In the interest of full disclosure, author Mike Watt is a friend and respected colleague who sent us a PDF of his latest book for review. This is nonetheless an objective review of his book “Fervid Filmmaking.”
You have to give it to author Mike Watt. His book isn’t built around 66 great films, or even 66 of his favorite films, but 66 films of importance and relevance that really say something about the genre they’re representing. Take for example the entry in to “Survival of the Dead” by director George Romero. While I’m often a Romero apologist, author Watt really does manage to break down the specifics of the film, and cite past interviews with director Romero to paint “Survival” as a film made by a man perpetually chained to the sub-genre that made him a horror icon.
Most surprising is the snippet of a Romero interview before the making of “Survival” where he proclaims he wants to call his next film “Enough of the Dead.” I can only imagine how annoyed he must get whenever he’s asked about something zombie related ninety times a month. It’s tough to pinpoint where George Romero is in this stage of his career in regards to his opinion about zombie films and the ones he’s made in the last ten years, but surely it’s a fascinating new outlook at what I think is a solid horror film. “Survival” is explored as something of a unique and interesting look in to the mind of its creator and if nothing else a picture of an artist in a rut.
There’s also examinations of critically divisive indie films like “Bitchslap,” where Watt dissects the film as an ode to female empowerment (whether you agree or not there’s no doubting the trio of women are stunningly beautiful), and a call to the action genre to begin casting more female action heroines. Watt considers sixty six very unique and utterly surreal films to be lumped together in “Fervid Filmmaking,” and really ponders on their importance. Not only to the book itself, but to society, and their stamp on filmmaking. And yes, whether you like it or not, “Survival of the Dead” had a stamp on filmmaking. Positive or negative, is up to you. There’s an excellent exploration of the Ralph Bakshi animated anthology “Coonskin,” one of the most controversial animated movies ever made that continues garnering immense ballyhoo for its alleged racism.

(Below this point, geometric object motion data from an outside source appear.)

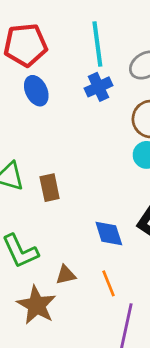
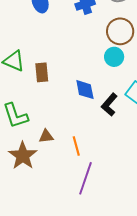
blue diamond: (109, 234) -> (85, 90), moved

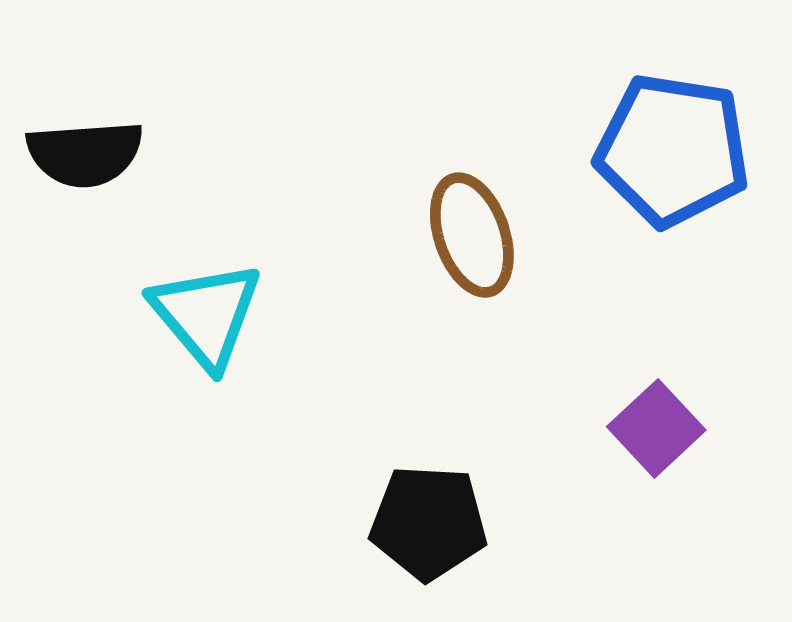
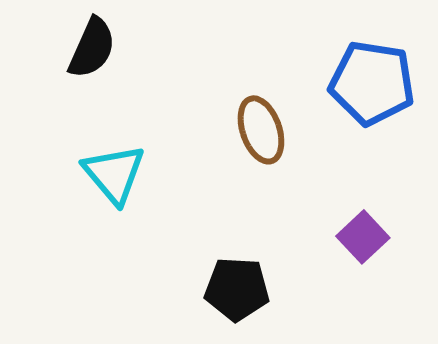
black semicircle: (85, 154) -> (92, 48), moved, turned -62

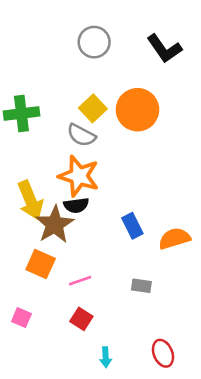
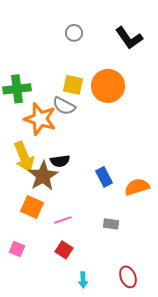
gray circle: (94, 42) -> (74, 33), size x0.7
yellow square: (93, 108) -> (73, 85), turned -35
orange star: (79, 176) -> (40, 119), moved

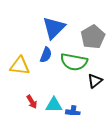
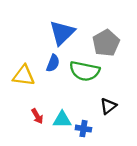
black triangle: (95, 81) -> (108, 106), moved

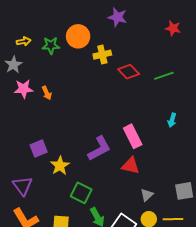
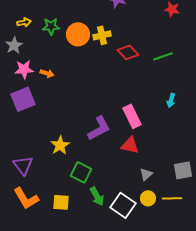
orange circle: (78, 36) -> (78, 34), moved
orange arrow: (47, 93) -> (47, 73), turned -48
purple square: (39, 148) -> (23, 99), moved, size x1.4

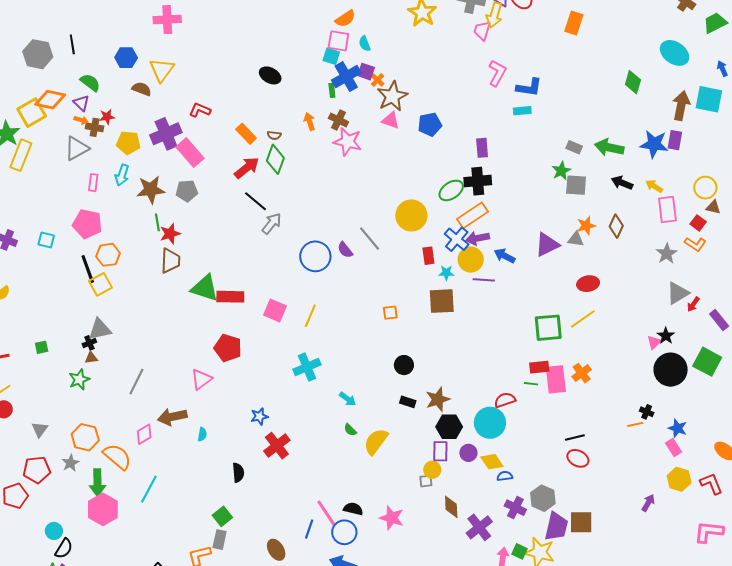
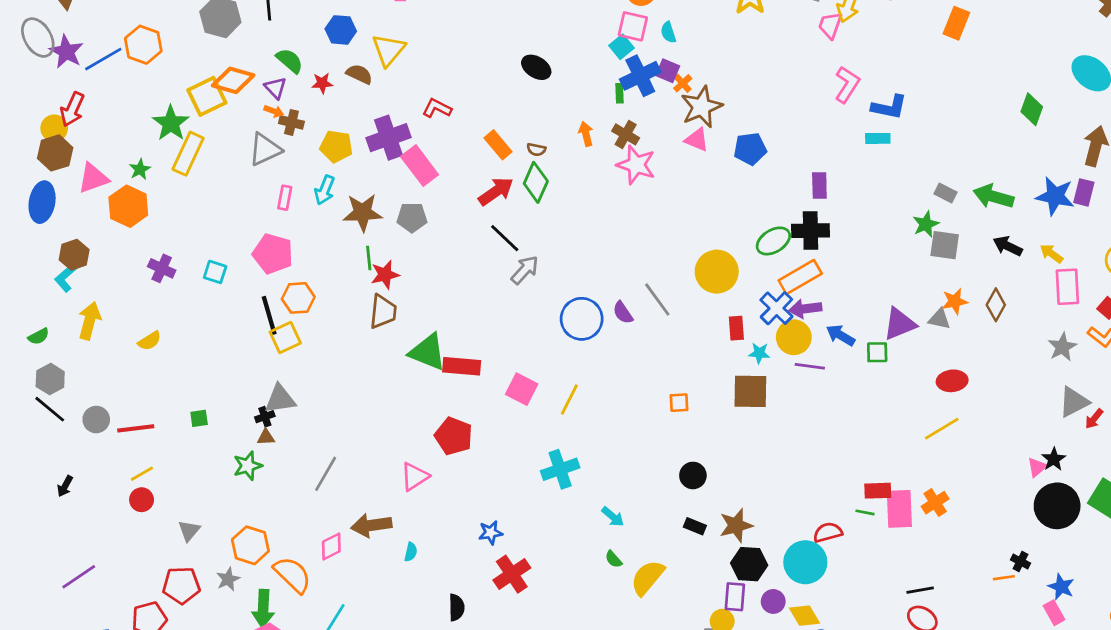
cyan square: (331, 56) -> (622, 47), turned 30
red star: (107, 117) -> (322, 83), moved
green square: (548, 328) -> (877, 352), moved, size x0.6

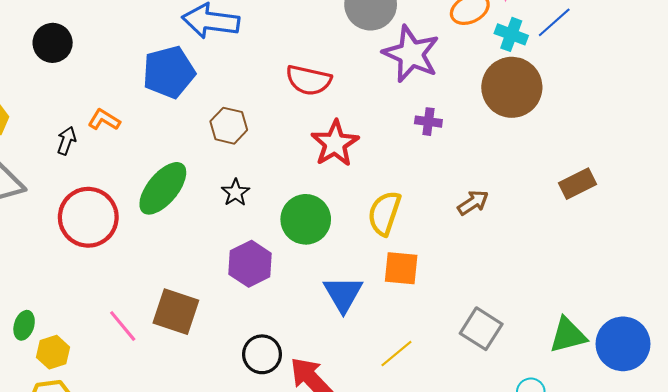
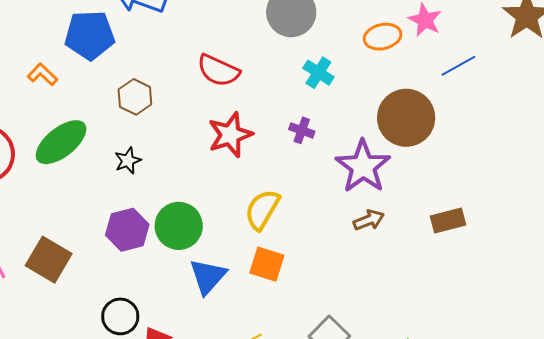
cyan cross: (511, 34) -> (318, 73), moved
purple star: (411, 54) -> (363, 166), moved
orange L-shape: (104, 120) -> (42, 74), moved
purple cross: (428, 122) -> (302, 130), moved
brown arrow: (473, 203) -> (369, 220), moved
green circle: (306, 219) -> (179, 226), moved

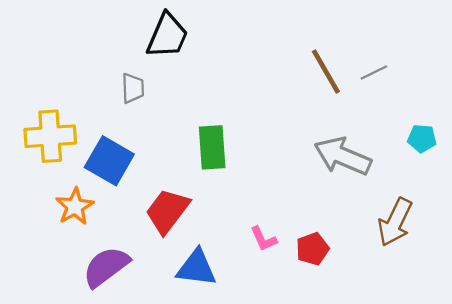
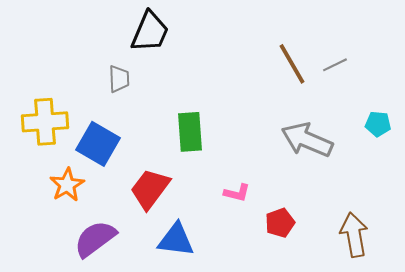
brown arrow: (395, 222) -> (354, 235), moved, turned 144
pink L-shape: (263, 239) -> (237, 193), moved, turned -52

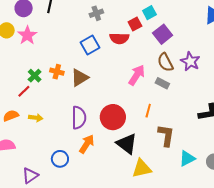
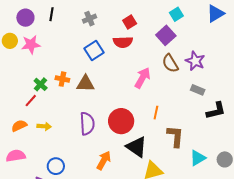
gray cross: (96, 13) -> (89, 19), moved
cyan square: (149, 13) -> (176, 14), moved
red square: (135, 24) -> (130, 22), moved
pink star: (27, 35) -> (31, 45), turned 30
brown triangle: (80, 78) -> (86, 84), turned 36
gray rectangle: (162, 83) -> (198, 90), moved
orange arrow: (87, 144) -> (104, 160), moved
blue circle: (60, 159) -> (56, 166), moved

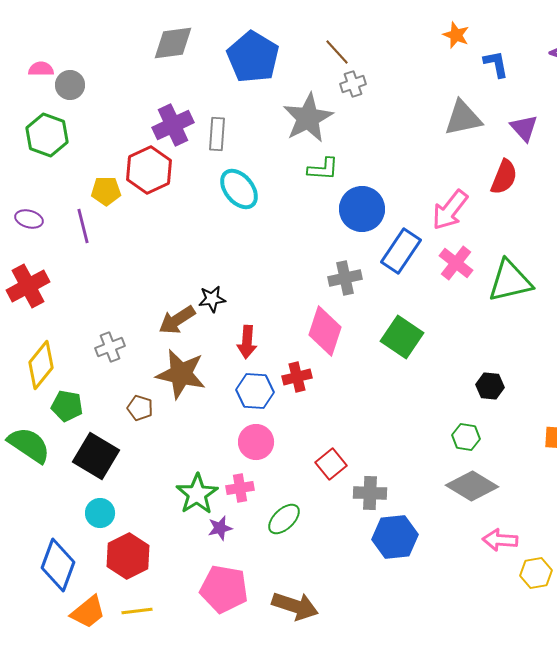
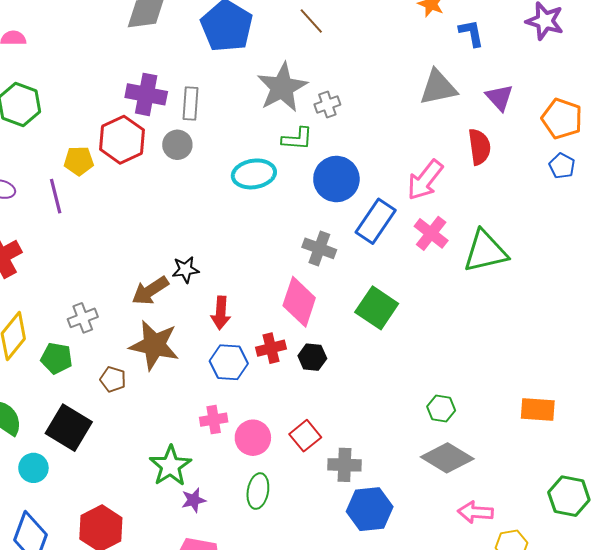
gray cross: (353, 84) -> (327, 105), moved
gray circle: (70, 85) -> (177, 145), moved
purple cross: (173, 125) -> (146, 94), turned 36
red semicircle: (504, 177) -> (479, 147), turned -30
cyan ellipse: (239, 189) -> (254, 174), moved, turned -60
gray cross: (345, 278) -> (319, 248), turned 32
black hexagon: (490, 386) -> (312, 357), moved
green pentagon: (67, 406) -> (57, 358), moved
pink circle: (256, 442) -> (253, 438), moved
pink cross: (240, 488) -> (214, 420), moved
cyan circle: (100, 513) -> (33, 468), moved
green ellipse: (284, 519) -> (258, 491), turned -36

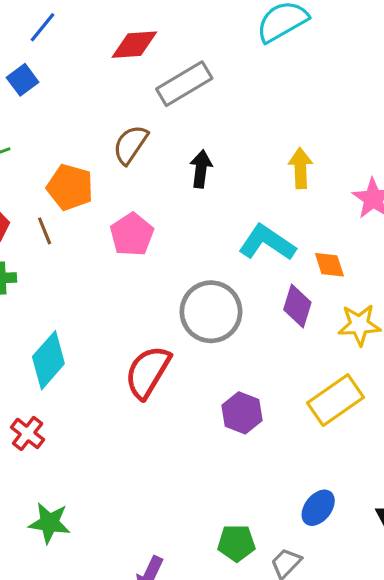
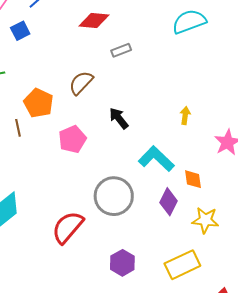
gray rectangle: (184, 84) -> (121, 50), size x0.6
yellow arrow: (300, 168) -> (185, 116), size x0.7
black arrow: (201, 169) -> (119, 118), moved, turned -55

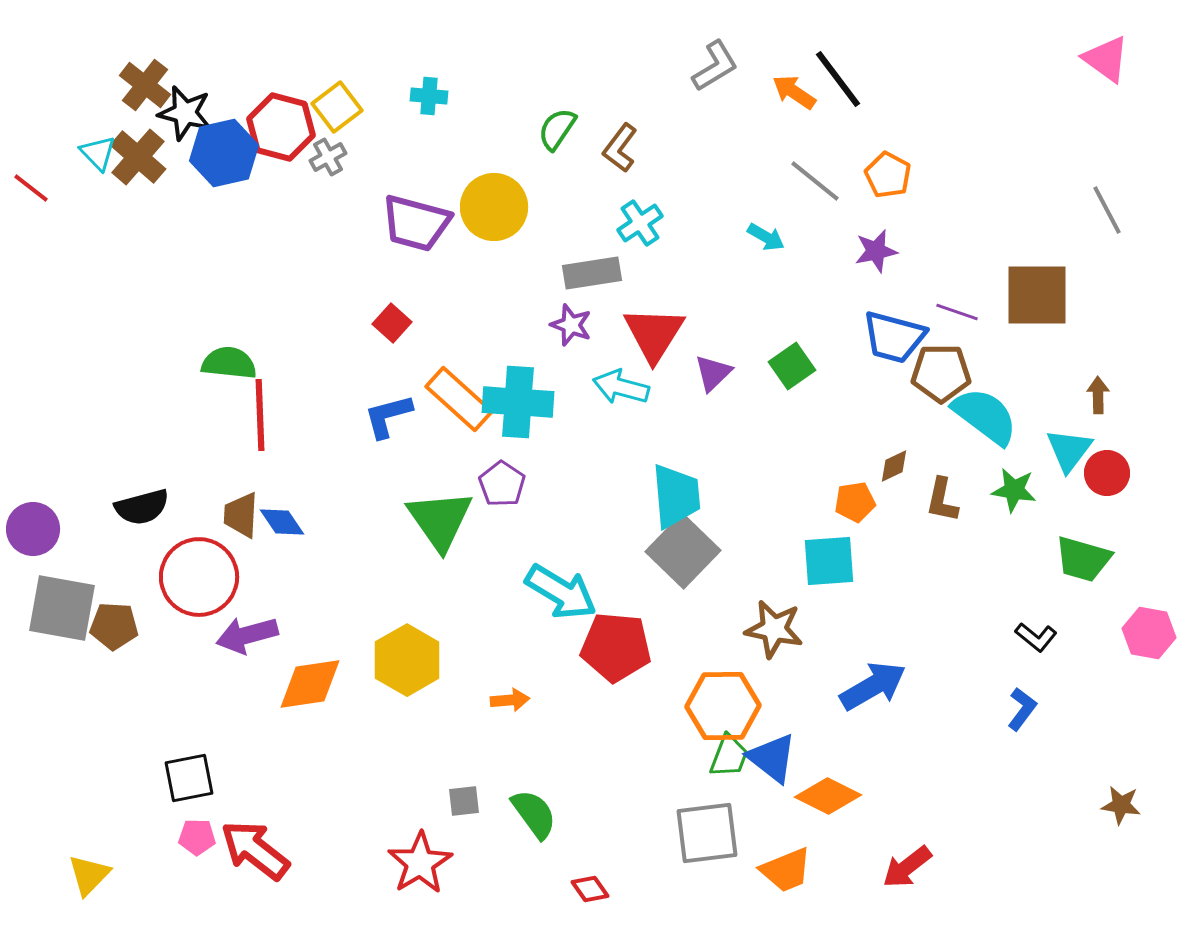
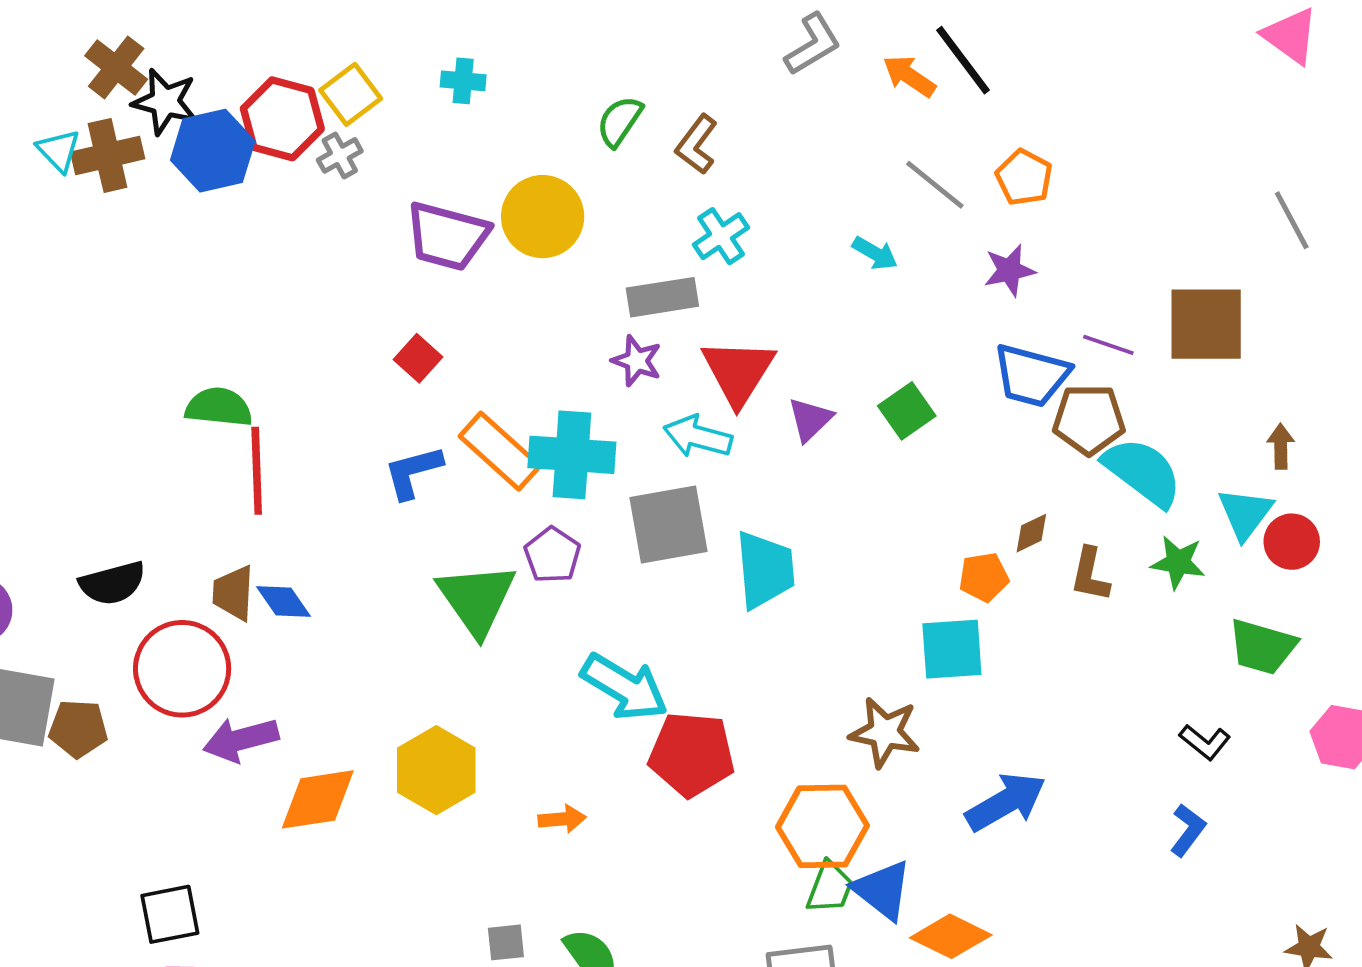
brown cross: (138, 157) -> (108, 155), turned 36
gray square: (683, 551) -> (668, 525), moved, turned 36

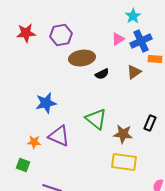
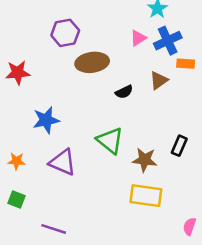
red star: (26, 33) -> (18, 73), moved
black semicircle: (102, 74) -> (124, 92), moved
orange star: (34, 142) -> (16, 161), moved

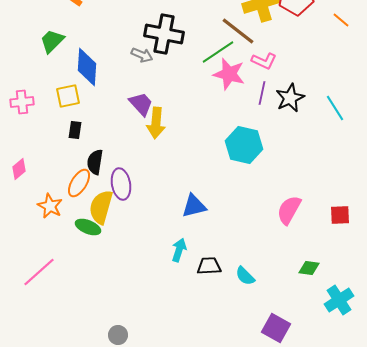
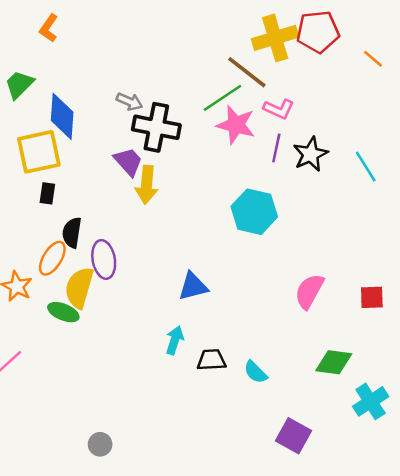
black cross: (164, 34) -> (156, 127), moved
yellow square: (68, 96) -> (39, 152), size x1.5
green diamond: (309, 268) -> (334, 362), size x1.4

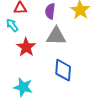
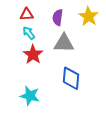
cyan arrow: (12, 25) -> (29, 33), moved

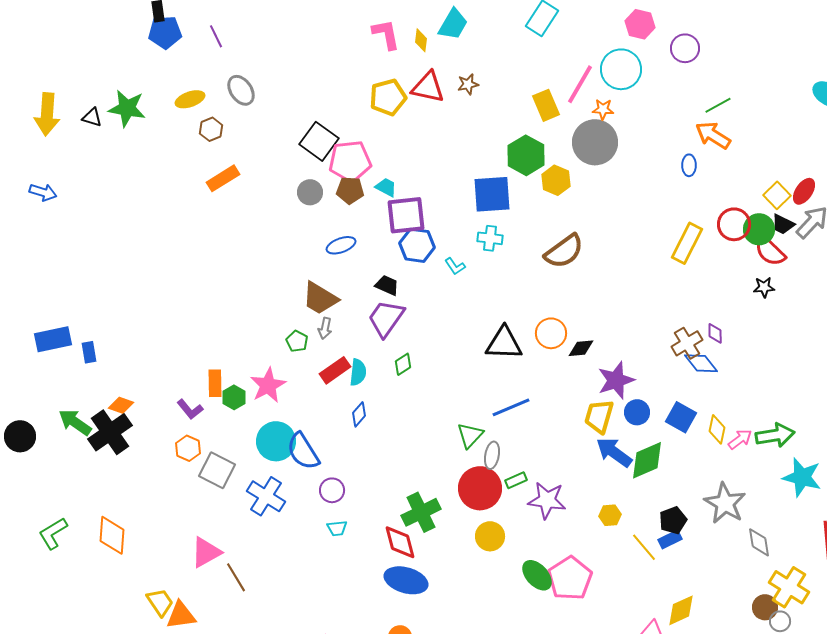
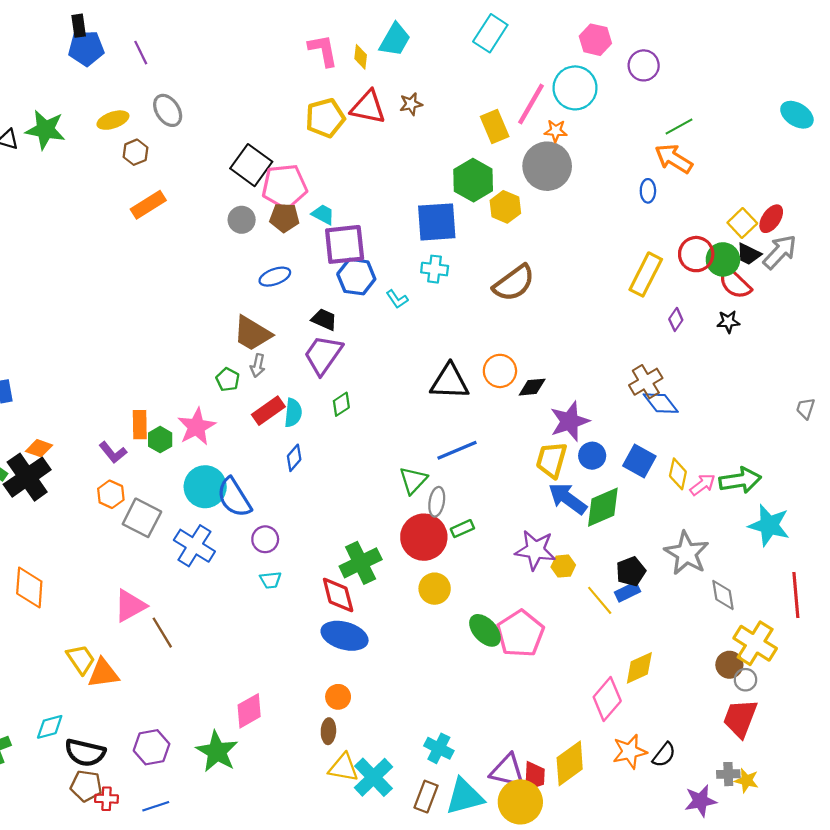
purple diamond: (715, 333) -> (676, 319), moved, turned 35
purple star: (547, 500) -> (535, 550), moved

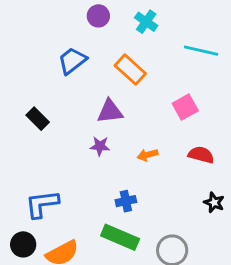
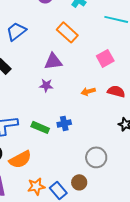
blue trapezoid: (72, 61) -> (16, 31), moved
orange arrow: (148, 155) -> (88, 91), moved
green rectangle: (120, 237) -> (40, 127), moved, size x0.7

Writer Watt doesn’t just explore the more hidden and obscure movies from the last fifty years, but also dares to venture out in to the indie world and spotlight some truly bold productions. Watt discusses the fun and inventing “The Land of College Prophets,” while also discussing the intricacies of the world director Thomas Edward Seymour built on such a low budget. Author Mike Watt truly compiles a very diverse and surreal list of films that warrant examination and a second more objective look. “Fervid Filmmaking” is definitely a book for movie buffs in the mood for something different and much more original than the usual humdrum mainstream fare.